Israel must be able to pre-empt negative PR by preparing and educating foreign governments and populations on the exact circumstances faced by Israel and the course of action that will be taken based on unfolding events. Pre-emptive diplomacy would at least minimize the harsh reaction Israel often witnesses when events take a wrong turn.

This time, Prime Minister Netanyahu, his spokesman Nir Hefetz and Minister of Public Diplomacy Yuli Edelstein were all in Canada and Israel was left with Tzipi Livni as a spokesperson. Again, there was lack of coordination between the Foreign Ministry, the IDF Spokespersons Unit and the Prime Minister’s Office. While the foreign press announced “worldwide condemnation” for a “botched raid” creating a “diplomatic crisis” and “international outrage,” Israel yawned. As events unfolded and it was becoming clear that Israel needed to clarify the facts and present legal reasoning for its actions, Israel’s leaders rolled over and went back to sleep instead.

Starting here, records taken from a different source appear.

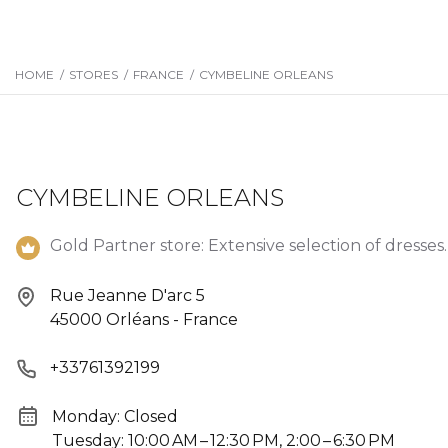
HOME
/
STORES
/
FRANCE
/
CYMBELINE ORLEANS
CYMBELINE ORLEANS
Gold Partner store: Extensive selection of dresses.
Rue Jeanne D'arc 5
45000 Orléans - France
+33761392199
Monday: Closed
Tuesday: 10:00 AM – 12:30 PM, 2:00 – 6:30 PM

HAD ISRAEL used pre-emptive diplomacy at the same time the Navy was planning its raid on the ships, the government would have been preparing legal arguments for any potential scenario. For instance, Israel could have pointed to the San Remo Manual on International Law dealing with armed conflicts at Sea, which specifies in Article 47 that “vessels engaged in humanitarian missions are exempt from attack” only if they are recognized by Article 48 which demands that they are “innocently employed in their normal role.”

According to Article 67 of the manual, the Gaza aid flotilla is guilty of “carrying contraband,” “breaching a blockade,” “engaging in belligerent acts on behalf of the enemy,” “acting as an auxiliary to an enemy’s armed forces,” “refusing an order to stop,” and actively resisting visit and search.

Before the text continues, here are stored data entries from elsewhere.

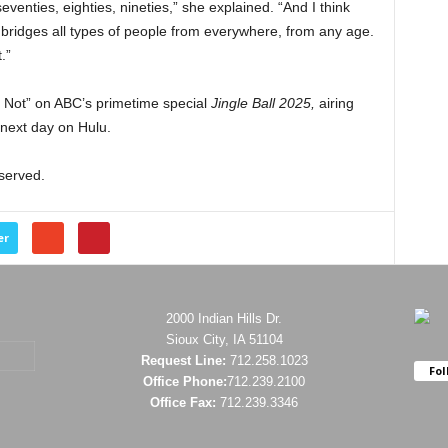
seventies, eighties, nineties,” she explained. “And I think
bridges all types of people from everywhere, from any age.
t.”
 Not” on ABC’s primetime special
Jingle
Ball 2025,
airing
 next day on Hulu.
eserved.
er
2000 Indian Hills Dr.
Sioux City, IA 51104
Request Line:
712.258.1023
Fol
Office Phone:
712.239.2100
Office Fax:
712.239.3346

Israel could have also highlighted Article 98 which states, “Merchant vessels believed on reasonable grounds to be breaching a blockade may be captured. Merchant vessels which, after prior warning, clearly resist capture may be attacked.” Article 100 declares, “A blockade must be applied impartially to the vessels of all States.” Legally, Israel has the right to stop any vessel approaching Gaza’s shores to prevent the passage of materials that would aid Hamas in attacking Israel.

In light of the activists’s planned attack on Israel Navy commandos, they are also in violation of Article 110 which specifies that vessels such as theirs are prohibited from actively simulating the status of vessels on humanitarian missions when their intentions do not correspond.

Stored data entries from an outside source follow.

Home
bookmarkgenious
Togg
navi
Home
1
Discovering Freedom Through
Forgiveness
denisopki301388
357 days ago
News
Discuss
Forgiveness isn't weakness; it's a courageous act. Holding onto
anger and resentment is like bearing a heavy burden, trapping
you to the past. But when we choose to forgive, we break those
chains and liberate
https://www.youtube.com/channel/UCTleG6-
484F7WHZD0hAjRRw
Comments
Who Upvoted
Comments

There is no humanitarian crisis in Gaza as its residents do have access to food and medical supplies. Israel withholds only certain materials such as metal and cement which can be used to manufacture rockets and build tunnels. Hamas is directly responsible for Palestinian suffering in Gaza and while Israel must fight the occasional aid convoy with better PR, it must also look at the broader picture and prepare the world for a long struggle against radical extremists.

On May 31, J Street’s Jeremy Ben-Ami sent out a newsletter stating that “J Street has been and continues to be opposed to the blockade – believing that there are better ways to ensure Israel’s security and to prevent weapons smuggling than a complete closure of the Gaza Strip.”

If people like Ben-Ami don’t seem to understand the reality Israel faces then it is clear that Israel needs a long-term public relations campaign which would educate foreign governments and populations on the war against Hamas, the blockade on Gaza and radical Islam in general.

The writer is a freelance political adviser who has worked with, amongst others, Prime Minister Binyamin Netanyahu.